I always remembered them from childhood as long drawn out discussions that rarely seemed to talk about anything that really mattered to me. I am certain that this is more of a comment about my youthful concerns about the extensions of Wednesday night prayer meeting than an accurate comment about what the issues were, or about how the people of my home congregation made their decisions. However, I remember the night that all changed for me.

It was in the sweltering South Georgia heat and humidity of August. The Blakely Bobcats were just days away from football camp at Kolomoki Indian Mounds State Park. I was in the band in the seventh grade wishing I was playing football, but I had not summoned the courage to tell my parents how strong my desire was for that change. After all, great sacrifices had been made to purchase the trumpet which now had to be practiced for 30 minutes before I went to bed every day, even after this long church conference on this Wednesday night. How long can this church conference go on?

Then she stood up, just a seventh grader I had known all my life. It may have been that I’d had a crush on her. Or it may have been that I had never heard someone my age speak in a church conference. But what she said changed Baptist business meetings forever for me: “I don’t understand how we, the church, can spend $35,000 on air conditioning when there are so many people up on North Church Street that don’t even have enough to eat!”

It was like nobody had ever thought about that. You could tell from the silence and the way the members of the buildings and grounds committee then raised their voices that they really never had talked about that either. Good, wonderful, sacrificial givers, Sunday school teachers, deacons … real saints through whom I had been nurtured in my faith; they really had not talked about that question in any of their planning meetings. Their answers were embarrassing. They said strange things that everybody agreed with, except the youth. And it was all over!

In the years that have followed, 47 to be exact, it seems that process has been repeated again and again in every church I have been a part of. Important faith questions are raised late in the process, and the people in charge of the planning are caught off guard by the most basic of these.

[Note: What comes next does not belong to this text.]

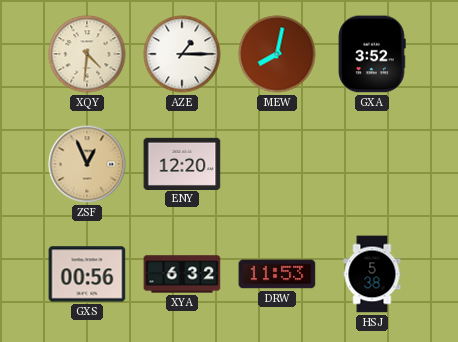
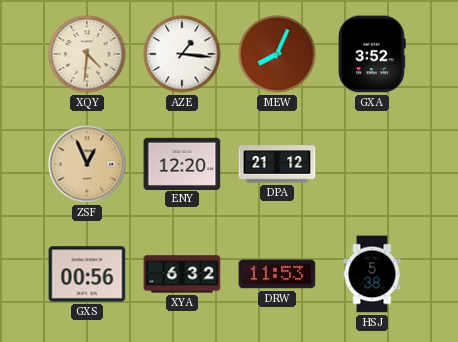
AZE: 1:15 -> 1:16
MEW: 8:02 -> 8:04
DPA: none -> 21:12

The last time this happened for me was the most disappointing. I was in a group that I knew was sensitive to those questions. It was a church that has had a consistent and creative ministry outside of the church from its birth. And yet, when the critical faith issues were raised, there was no real conversation about how the proposal at hand addressed those issues. The discussion was amazingly off target. It was embarrassing to see us, as the body of Christ, talk about those issues in such a superficial way.

I was able to rationalize the silence of most of the pastoral staff. It was after all a Baptist, congregational decision-making process that needed to be “ours.” But it was as if the silence of the staff was contagious. To talk about the faith dilemmas of raising huge sums of money for our church building needs without having an in-depth discussion of our community needs or the needs of the world seemed impossible.

And yet, there we were. All the months that ran into years of planning and needs assessment that had preceded this proposal and discussion simply outweighed the ability of the group to dialogue, much less assimilate the dialogue, about the faith dilemmas implied in our proposal and make changes that addressed those issues.

I have worked joyfully and successfully with congregations and pastoral staff for more than 35 years. I have worked with similar hope and healing with families and couples in conflict for all those years. I understand systems and how they work. It is not that these talented, insightful and committed Christians are not sensitive to the questions raised. Many are doing ministry that represents those values. Some have done this work sacrificially for many years. So how could we fail to see ourselves clearly in this decision-making process?

I believe Peter Storey, formerly a Methodist Bishop in South Africa, and now a professor at Duke Divinity School, understands this paradox well. He insists that our own cultural blindness, i.e. my (our?) sin, is so strong and powerful that I (we?) need a permanent working committee in every church whose task it is to educate themselves and the congregation about each individual church’s relationship with the poor. This working committee would view every decision the church makes in the light of our biblical mandate to care for the poor and the powerless.

How might my life have been transformed by such a committee? How might the tangible, deliberate work of my brothers and sisters in Christ, in my own congregation, struggling with and celebrating our specific call to peace and justice, have helped me to live more faithfully in my own life and church? And how might I have lived (live) more faithfully in Baptist business meetings?